• [DESCRIPTION OF THE TASK]:
A word-for-word copy of the entries, with the images left out, is what you should write.

Transcribed page contents:
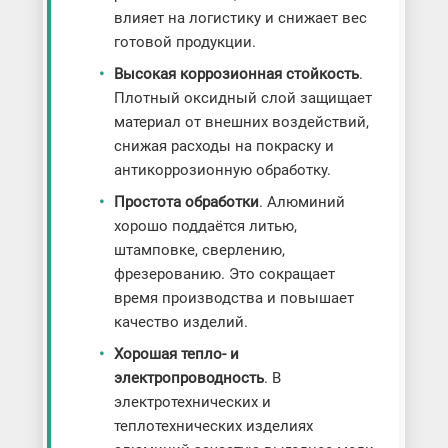
влияет на логистику и снижает вес
готовой продукции.
Высокая коррозионная стойкость
.
Плотный оксидный слой защищает
материал от внешних воздействий,
снижая расходы на покраску и
антикоррозионную обработку.
Простота обработки
. Алюминий
хорошо поддаётся литью,
штамповке, сверлению,
фрезерованию. Это сокращает
время производства и повышает
качество изделий.
Хорошая тепло- и
электропроводность
. В
электротехнических и
теплотехнических изделиях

• [FINISHED EXERCISE]:
влияет на логистику и снижает вес
готовой продукции.
Высокая коррозионная стойкость
.
Плотный оксидный слой защищает
материал от внешних воздействий,
снижая расходы на покраску и
антикоррозионную обработку.
Простота обработки
. Алюминий
хорошо поддаётся литью,
штамповке, сверлению,
фрезерованию. Это сокращает
время производства и повышает
качество изделий.
Хорошая тепло- и
электропроводность
. В
электротехнических и
теплотехнических изделиях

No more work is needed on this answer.